Note: we’re looking for events which contain “audit-resourceGroup-tags” as defined in the policy definition ID. You can check this from the policy definitions blade.
Running the query confirms that we have one resource group that is missing at least one of the required tags. You can ignore the ActivityStatus = Succeeded. This is simply telling us that the policy compliance check was successful, not that the resource was compliant.
Configure Log Analytics alerts
Now that we have a working query we can generate an alert whenever a non-compliance event is logged.
Within Log Analytics we select New alert rule. This displays the following configuration page which we’ll step through —
Clicking on the condition rule allows us to configure the signal logic —
The Log Analytics search query is already pre-populated. The remaining settings we need to configure are -
- Threshold — set this to 0 as we want to alert on any non-compliance events
- Period — how far back in Log Analytics do we want to check for missing tags i.e. 1440 minutes = 24 hours
- Frequency — how often do we want to check for new non-compliance events?
After a policy is applied it’s typically re-evaluated every 24 hours. If a non-compliant policy is still found it will log that same event again. Therefore there’s little benefit in setting the period to more than 24 hours. It’s also possible to reduce the frequency but this will mean you’re getting multiple emails throughout the day reporting the same non-compliant policies.
These are your standard Azure alerting action groups. You can either select an existing one or create a new one.
In this example I’m keeping it simple by creating a new action group to just send myself an email. However, action groups are hugely flexible and can also call webhooks, functions, logic apps etc. —
We now complete the alert details -
Clicking Create alert rule completes the configuration.

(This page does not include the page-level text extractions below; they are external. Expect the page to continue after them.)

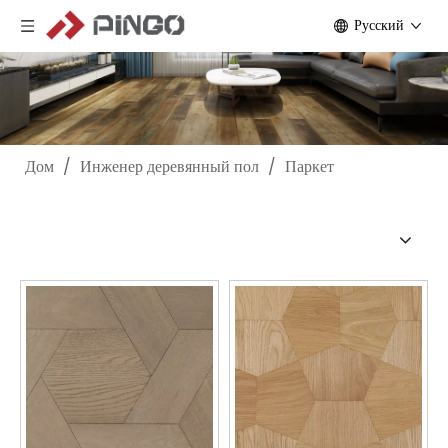
Pусский
Дом
/
Инженер деревянный пол
/
Паркет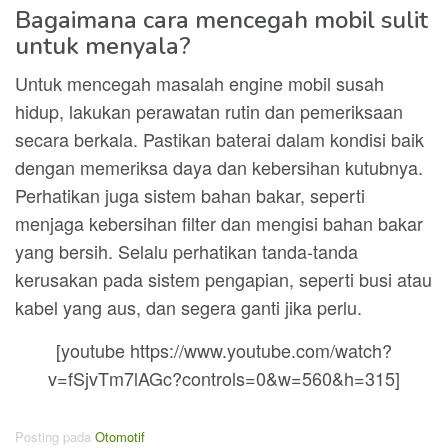
Bagaimana cara mencegah mobil sulit
untuk menyala?
Untuk mencegah masalah engine mobil susah
hidup, lakukan perawatan rutin dan pemeriksaan
secara berkala. Pastikan baterai dalam kondisi baik
dengan memeriksa daya dan kebersihan kutubnya.
Perhatikan juga sistem bahan bakar, seperti
menjaga kebersihan filter dan mengisi bahan bakar
yang bersih. Selalu perhatikan tanda-tanda
kerusakan pada sistem pengapian, seperti busi atau
kabel yang aus, dan segera ganti jika perlu.
[youtube https://www.youtube.com/watch?
v=fSjvTm7lAGc?controls=0&w=560&h=315]
Posting pada
Otomotif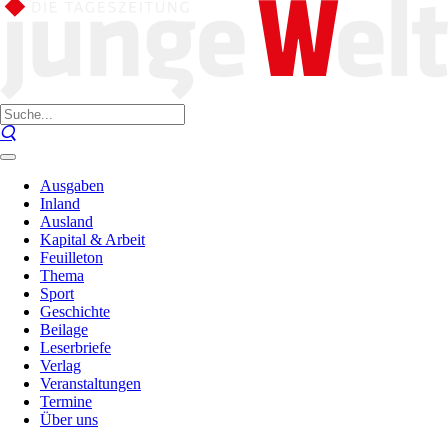
Ausgaben
Inland
Ausland
Kapital & Arbeit
Feuilleton
Thema
Sport
Geschichte
Beilage
Leserbriefe
Verlag
Veranstaltungen
Termine
Über uns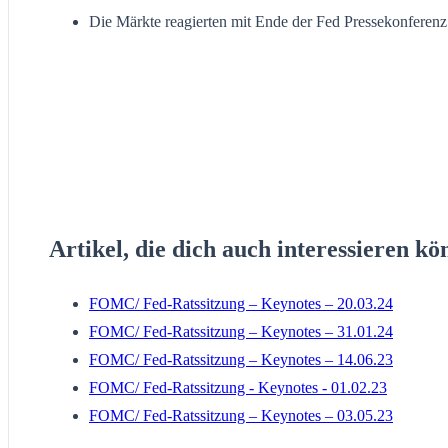
Die Märkte reagierten mit Ende der Fed Pressekonferenz 
Artikel, die dich auch interessieren kö
FOMC/ Fed-Ratssitzung – Keynotes – 20.03.24
FOMC/ Fed-Ratssitzung – Keynotes – 31.01.24
FOMC/ Fed-Ratssitzung – Keynotes – 14.06.23
FOMC/ Fed-Ratssitzung - Keynotes - 01.02.23
FOMC/ Fed-Ratssitzung – Keynotes – 03.05.23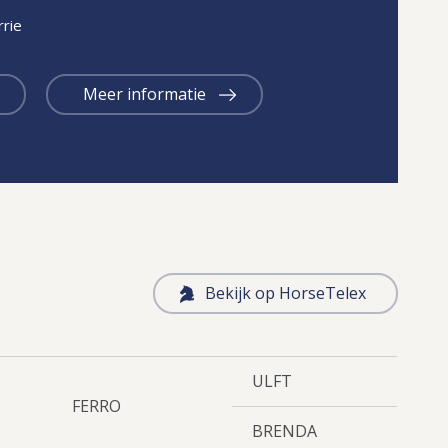
rie
Meer informatie
Bekijk op HorseTelex
ULFT
FERRO
BRENDA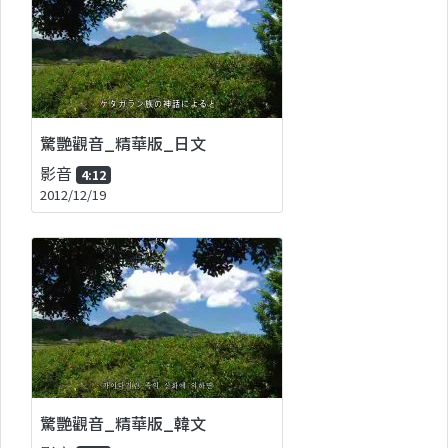
驚艷觀音_精華版_日文
影音
4:12
2012/12/19
驚艷觀音_精華版_韓文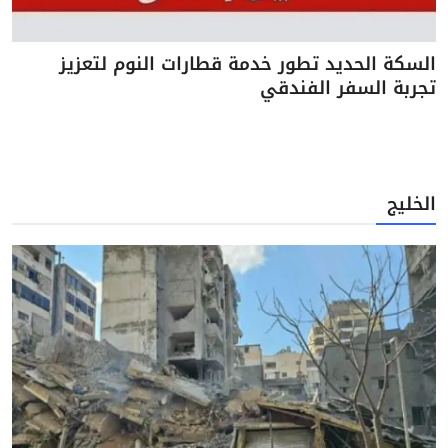
السكة الحديد تطور خدمة قطارات النوم لتعزيز
تجربة السفر الفندقي
الخليج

The time you create the rule will determine when any alerts will first be sent. For example, as we’ve set the frequency to 24hrs, if we create the rule at 3pm any notification emails will be sent once at 3pm every day.
Testing the Alert Rule
As soon as we create the rule it will run for the first time. If there are untagged resource groups captured in Log Analytics we’ll receive a notification email.

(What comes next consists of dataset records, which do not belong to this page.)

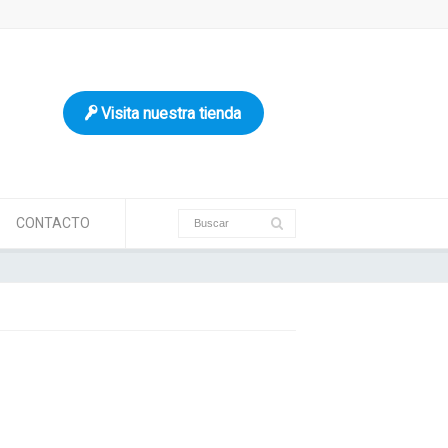
Visita nuestra tienda
CONTACTO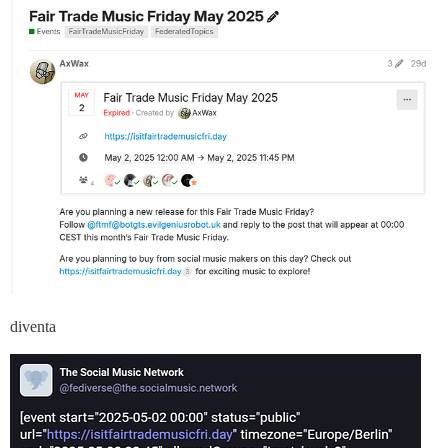
diventa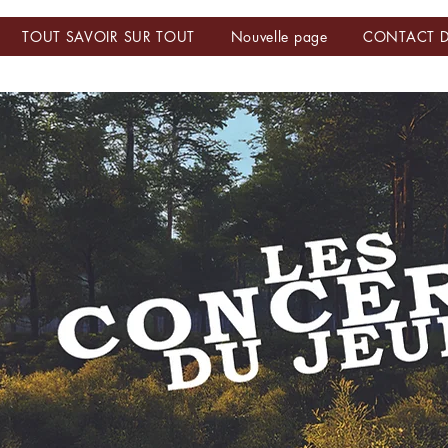
TOUT SAVOIR SUR TOUT
Nouvelle page
CONTACT D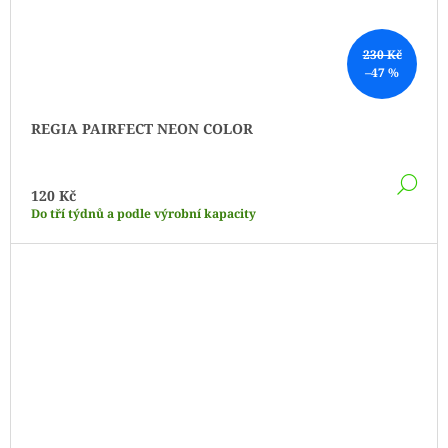
230 Kč
–47 %
REGIA PAIRFECT NEON COLOR
DE
120 Kč
Do tří týdnů a podle výrobní kapacity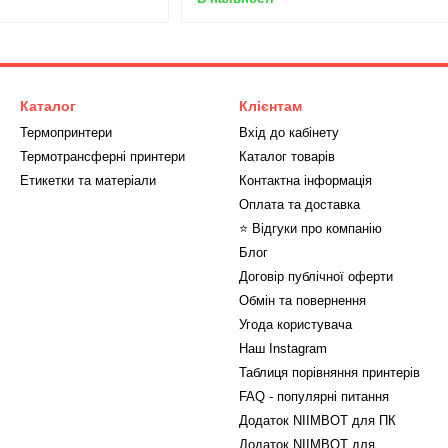
Каталог
Клієнтам
Термопринтери
Вхід до кабінету
Термотрансферні принтери
Каталог товарів
Етикетки та матеріали
Контактна інформація
Оплата та доставка
⭐ Відгуки про компанію
Блог
Договір публічної оферти
Обмін та повернення
Угода користувача
Наш Instagram
Таблиця порівняння принтерів
FAQ - популярні питання
Додаток NIIMBOT для ПК
Додаток NIIMBOT для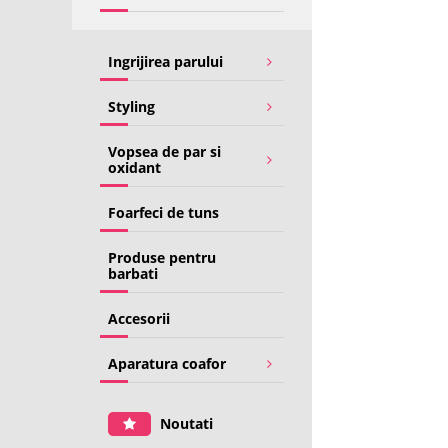
Ingrijirea parului
Styling
Vopsea de par si
oxidant
Foarfeci de tuns
Produse pentru
barbati
Accesorii
Aparatura coafor
Noutati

In our example we have an existing resource group, dbtest-rg, that is missing Owner and CostCentre tags. In the email that is received a few minutes later there’s two sections we need to pay attention to.
The first part of the email tells us about the alert that was triggered —
Within the second section of the email are the actual search results i.e. the resource groups with the missing tags —
That’s it! The rule will continue to check Log Analytics every 24 hours for any non-compliant resource groups. In the meantime we can identify the owners of the resource group and correctly tag it. Once complete we’ll no longer receive non-compliance alerts for it.
The good thing about this approach is that we’re using Azure’s native functionality. There’s no need to write scripts or automation runbooks to identify non-compliant resource groups.
We’ve used the example of alerting on untagged resource groups. But this same approach can be used for other audit policies i.e. alerting on when Azure SQL Databases don’t have Transparent Data Encryption (TDE) enabled etc.